**Activity**
The lines below starting at the line containing "endereços no Brasil" and ending at the line containing "2 de agosto de 2026" are to be repeated exactly, with both ends kept and nothing else added.

**Records from a data source**
# # # # #
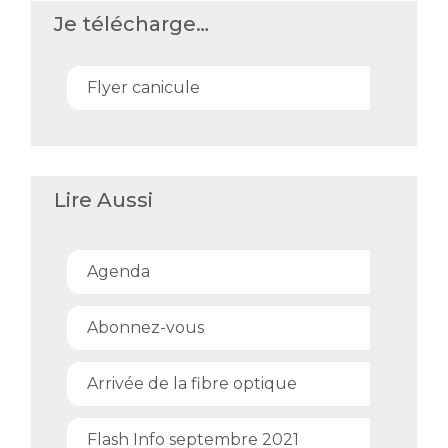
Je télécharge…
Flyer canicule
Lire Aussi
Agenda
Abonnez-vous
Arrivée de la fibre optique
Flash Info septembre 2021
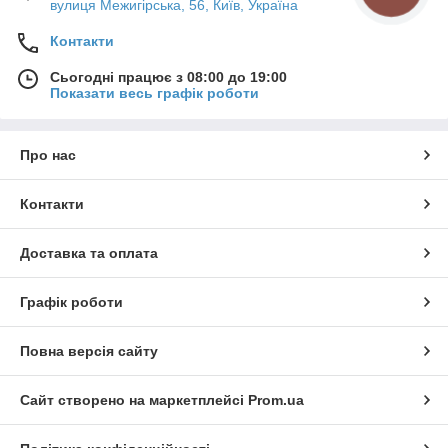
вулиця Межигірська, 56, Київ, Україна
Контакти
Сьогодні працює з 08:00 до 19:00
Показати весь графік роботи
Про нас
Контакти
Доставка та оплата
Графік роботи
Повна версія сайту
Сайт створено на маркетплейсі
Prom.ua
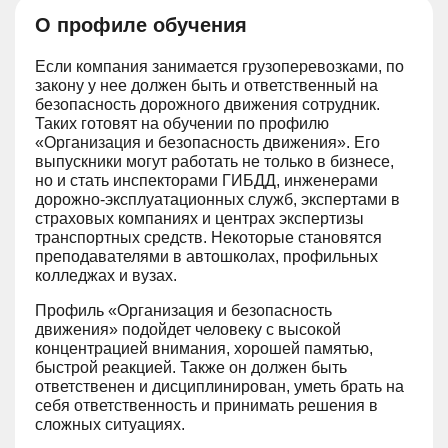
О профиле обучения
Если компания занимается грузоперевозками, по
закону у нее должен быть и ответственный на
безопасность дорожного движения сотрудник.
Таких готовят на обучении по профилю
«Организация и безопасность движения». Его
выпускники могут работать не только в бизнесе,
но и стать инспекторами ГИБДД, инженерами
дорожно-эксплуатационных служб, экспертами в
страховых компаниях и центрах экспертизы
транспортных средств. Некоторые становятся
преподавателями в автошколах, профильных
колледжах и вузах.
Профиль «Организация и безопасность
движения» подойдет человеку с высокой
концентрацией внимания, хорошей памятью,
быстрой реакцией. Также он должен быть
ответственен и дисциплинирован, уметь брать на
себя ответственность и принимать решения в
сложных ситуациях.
# # # # #
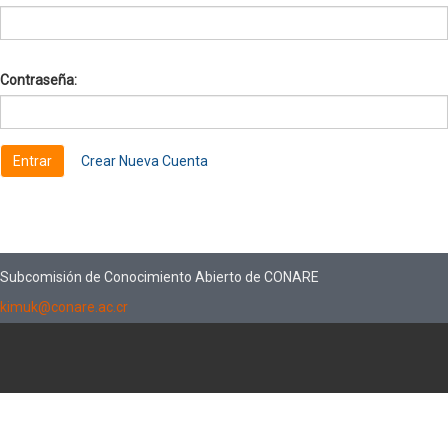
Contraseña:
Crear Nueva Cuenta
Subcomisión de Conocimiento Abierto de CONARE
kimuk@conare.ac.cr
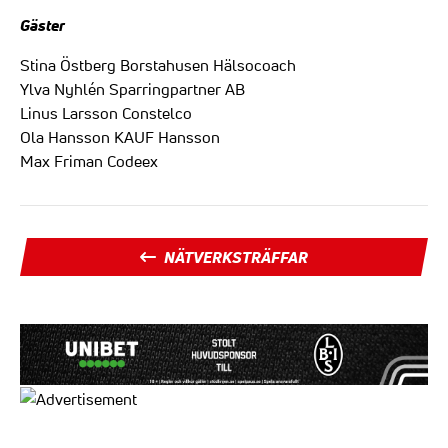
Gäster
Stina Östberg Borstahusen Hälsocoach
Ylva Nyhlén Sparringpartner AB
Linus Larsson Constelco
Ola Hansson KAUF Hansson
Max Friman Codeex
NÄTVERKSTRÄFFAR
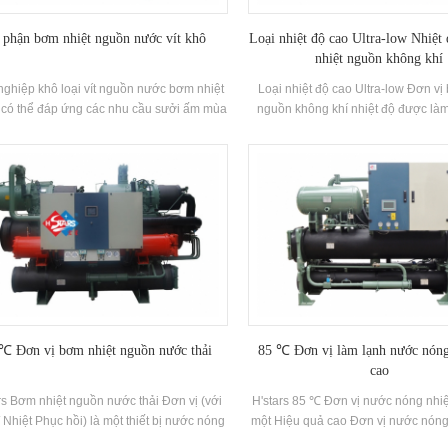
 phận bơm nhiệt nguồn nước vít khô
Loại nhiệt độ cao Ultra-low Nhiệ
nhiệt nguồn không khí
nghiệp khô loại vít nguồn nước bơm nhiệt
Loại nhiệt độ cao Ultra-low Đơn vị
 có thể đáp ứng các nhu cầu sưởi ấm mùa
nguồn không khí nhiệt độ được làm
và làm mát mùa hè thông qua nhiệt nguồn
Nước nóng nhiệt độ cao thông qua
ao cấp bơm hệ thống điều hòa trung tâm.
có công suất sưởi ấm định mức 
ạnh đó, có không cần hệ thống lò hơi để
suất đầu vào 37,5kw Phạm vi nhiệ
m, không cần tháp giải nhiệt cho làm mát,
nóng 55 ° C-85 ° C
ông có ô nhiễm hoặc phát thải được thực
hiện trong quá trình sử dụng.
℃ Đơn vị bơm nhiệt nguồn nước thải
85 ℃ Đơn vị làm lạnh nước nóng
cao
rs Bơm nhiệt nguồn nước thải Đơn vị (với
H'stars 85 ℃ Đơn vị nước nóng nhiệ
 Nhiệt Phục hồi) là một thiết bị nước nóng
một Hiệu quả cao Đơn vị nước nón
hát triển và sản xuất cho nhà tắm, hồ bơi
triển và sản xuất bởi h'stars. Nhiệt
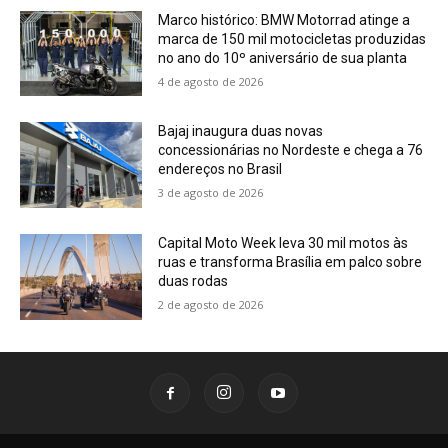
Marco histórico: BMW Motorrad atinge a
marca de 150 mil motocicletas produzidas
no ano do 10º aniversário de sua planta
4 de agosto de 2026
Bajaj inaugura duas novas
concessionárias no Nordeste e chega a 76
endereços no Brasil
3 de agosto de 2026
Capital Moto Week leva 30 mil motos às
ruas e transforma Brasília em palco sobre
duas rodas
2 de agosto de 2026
# # # # #
**Exercise response**
endereços no Brasil
3 de agosto de 2026
Capital Moto Week leva 30 mil motos às
ruas e transforma Brasília em palco sobre
duas rodas
2 de agosto de 2026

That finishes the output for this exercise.